FP64 is also supported by AMX, making it quite an impressive region of silicon.
Only the workflow is the custom part--the core here is literally the original jcjohnson implementation. Occasionally I look around at recent work in the area, but most seems focused on fast (video-speed) inference or pre-baked style models. I've never seen something that retains artistic flexibility.

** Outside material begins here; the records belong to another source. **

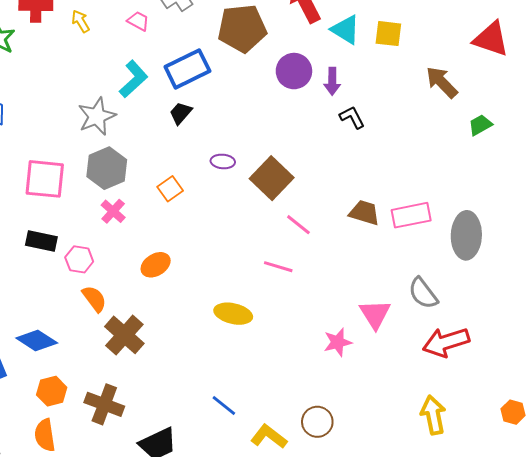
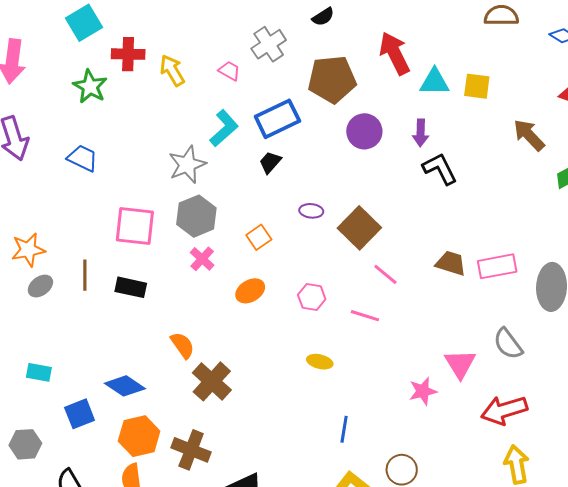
yellow arrow: (81, 21) -> (172, 70), size x1.4
cyan triangle: (346, 30) -> (434, 82), turned -32
purple circle: (294, 71) -> (364, 131), moved
black L-shape: (352, 117) -> (440, 169), size x1.4
pink hexagon: (79, 259) -> (312, 297), moved
orange ellipse: (156, 265) -> (250, 291), moved
yellow ellipse: (233, 314) -> (320, 362), size x0.7
red arrow: (446, 342) -> (504, 410), moved
orange hexagon: (52, 391) -> (139, 436), size x1.4
blue line: (224, 405) -> (344, 429), moved, turned 60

My original gut feeling on style transfer was that it would be possible to mold it into a neat tool, but most people bumped into it, ran their profile photo against Starry Night, said "cool" and bounced off. And I get that--parameter tuning can be a sloooow process. When I really explore a series with a particular style I start to feed it custom content images made just for how it's reacting with various inputs.

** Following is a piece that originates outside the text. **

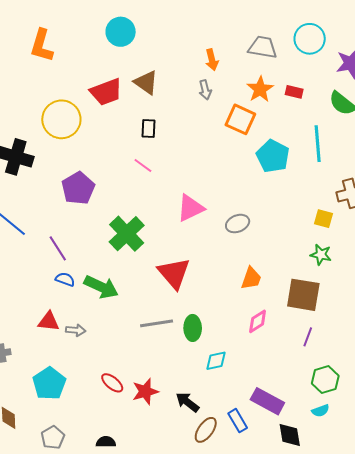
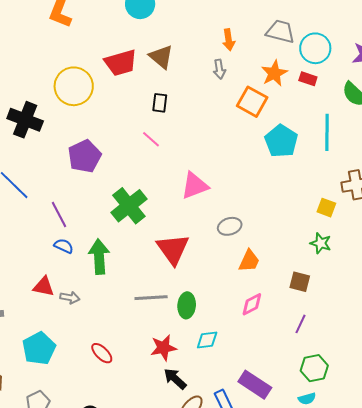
cyan circle: (310, 39) -> (315, 48), moved
gray ellipse: (238, 224) -> (230, 226), moved
green arrow: (101, 287) -> (99, 257), turned -124
brown square: (303, 295) -> (300, 282), size x0.6
red star: (145, 391) -> (163, 348), moved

Here's a piece that just finished a few minutes ago: https://mwegner.com/misc/styled_render-BMrHXWz_2RBaUq8pAYKfL...
That's from a local server in my garage with a K80. At some point I had two K80s in there (so basically four K40s with how they work), but dialed it back for power consumption/power reasons.
I do have a 3090 in the house, and a decent amount of cloud infra that I sometimes tap. The jcjohnson implementation is so far back that it doesn't even run against modern hardware. At some point I need to sort that out, or figure out how to wrangle a more modern implementation into behaving in the way that I like.
I don't really post these anywhere, although do throw them over the wall on Twitter if anyone is curious to see more. These are a mix of things, although the CLIP/Midjourney/etc stuff is pretty easy to spot: https://twitter.com/mwegner/media
As for 128GB memory on-inference models that a consumer would be interested in, I got nothing, though it certainly seems like it would be fun to mess around with haha
As a concrete example, on a camera you might want to run a facial detector so the camera can automatically adjust its focus when it sees a human face. Or you might want a person detector that can detect the outline of the person in the shot, so that you can blur/change their background in something like a Zoom call. All of these applications are going to work better if you can run your model at, say, 60 HZ instead of 20 HZ. Optimizing hardware to do inference tasks like this as fast as possible with the least possible power usage it pretty different from optimizing for all the things a GPU needs to do, so you might end up with hardware that has both and uses them for different tasks.
When I learned and used gradient descent, you had to analytically determine your own gradients (https://web.archive.org/web/20161028022707/https://genomics....). I went to grad school to learn how to determine my own gradients. Unfortunately, in my realm, loss landscapes have multiple minima, and gradient descent just gets trapped in local minima.
If you don't mind about learning the part where you program, it's got a lot of beginner/intermediate concepts clearly explained. If you do dive into the programming examples, you get to play around with a few architectures and ideas and you're left on the step to dive into the more advanced material knowing what you're doing.
I'm not sure when or why this started.
The model is literally "inferring" something about its inputs: e.g., these pixels denote a hot dog, those don't.
Training is learning the weights (millions or billions of parameters) that control the model's behavior, vs inference is "running" the trained model on user data.
Instead of using gradient descent, we used molecular dynamics (I'm unaware if this has a direct equivalent) to sample the space by moving along various isocontours (constant energy, or constant temp, or usually constant pressure). Even so, you have to do a lot of sampling- in my day, it was years of computer time, now it's months- to get a good approximation to the total landscape, and measure transition frequencies between areas of the landscape that correspond to energy barries (local maxima) that are smaller than the thermal energy avaialble to the system.
It's complicated. also, deep mind obviated all my work by providng that sequence data (which is cheap to obtain) can be used to predict very accurate structures with little or no simulation.